Meier-Schatz Lucrezia · Nationalrat · 2013-06-06
Meier-Schatz Lucrezia · Nationalrat · St. Gallen · Fraktion CVP-EVP · 2013-06-06
Wortprotokoll
Je suis rapporteure de langue française, je m'adresse donc à vous en français.
Vous constatez que la commission a débattu depuis de nombreuses années du problème de l'introduction générale des déductions pour les frais de formation et pour les frais de perfectionnement professionnel. Nous avons constaté que, lors de tous ces débats entre les deux chambres, le Conseil des Etats n'a malheureusement pas repris notre concept qui voulait clairement cibler les frais de formation et les frais de perfectionnement, qui étaient payés d'une part par les entreprises et d'autre part par les personnes privées. Ceci nous amène à une situation légèrement confuse, puisque vous voyez sur le dépliant une proposition de minorité soutenue par la majorité de la commission; j'y reviendrai.
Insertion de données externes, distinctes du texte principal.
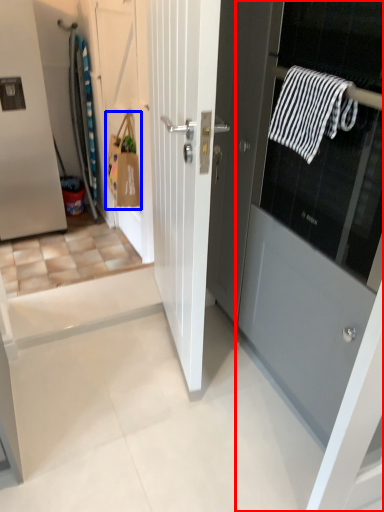 Question: Which point is further to the camera, door (highlighted by a red box) or shopping bag (highlighted by a blue box)?

Choices:
 (A) door
 (B) shopping bag

Answer: (B) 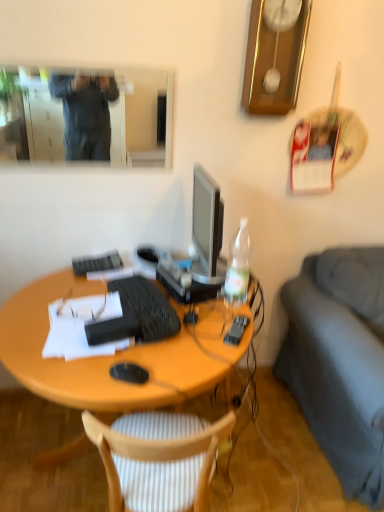 What are the coordinates of `vacant area that is in front of black matte keyboard at center, positioned as the first computer keyboard in left-to-right order` in the screenshot? It's located at (81, 284). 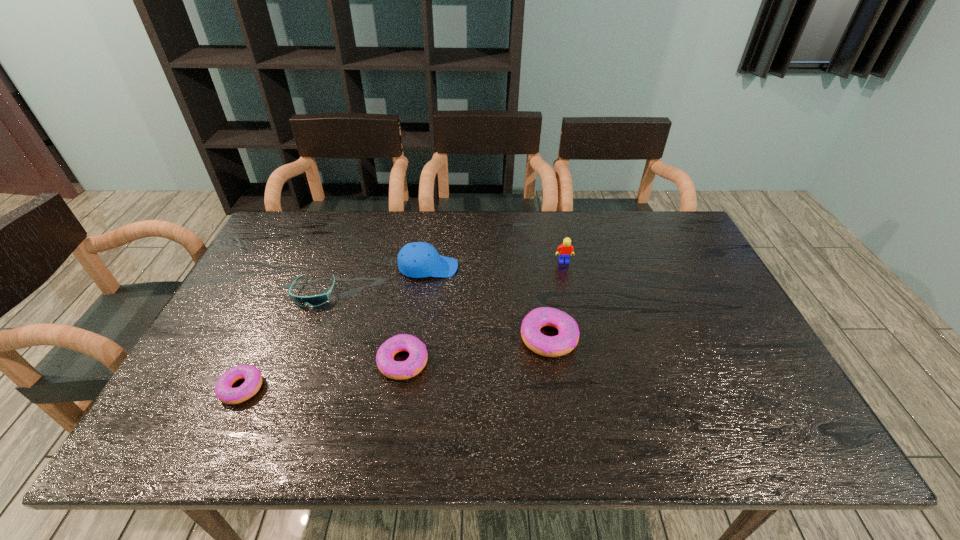 At what (x,y) coordinates should I click in order to perform the action: click on unoccupied position between the cap and the Lego. Please return your answer as a coordinate pair (x, y). Looking at the image, I should click on (496, 265).

Identify which object is located as the fifth nearest to the leftmost doughnut. Please provide its 2D coordinates. Your answer should be formatted as a tuple, i.e. [(x, y)], where the tuple contains the x and y coordinates of a point satisfying the conditions above.

[(566, 249)]

This screenshot has width=960, height=540. I want to click on object that is the fourth nearest to the second doughnut from right to left, so click(x=225, y=393).

Choose which doughnut is the second nearest neighbor to the second tallest doughnut. Please provide its 2D coordinates. Your answer should be formatted as a tuple, i.e. [(x, y)], where the tuple contains the x and y coordinates of a point satisfying the conditions above.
Nous allons débattre des frais de formation, c'est-à-dire de la limitation du montant. La majorité de la commission vous propose une nouvelle fois de maintenir le plafonnement des déductions à 12 000 francs pour les frais de formation et les frais de perfectionnement professionnel. Avec un plafonnement de 12 000 francs - vous avez entendu la réflexion concernant les pertes fiscales que cela engendrerait -, nous estimons que ces pertes fiscales sont encore tout juste acceptables pour pouvoir encourager la formation et que nous arrivons à couvrir à peu près 92 pour cent de toutes les formations suivies par les personnes cherchant à se perfectionner. Si nous déplafonnons ce montant, comme le propose la minorité Germanier, il est évident que vous allez pouvoir déduire des MBA à 40 000 francs, mais ce n'est pas l'objectif de cette révision. De plus, j'attire votre attention sur les effets d'aubaine qu'engendrent les propositions de ce genre.
Nous vous invitons donc à adopter la proposition de la majorité de la commission, c'est-à-dire à adhérer au projet du Conseil fédéral, avec une déduction plafonnée à 12 000 francs.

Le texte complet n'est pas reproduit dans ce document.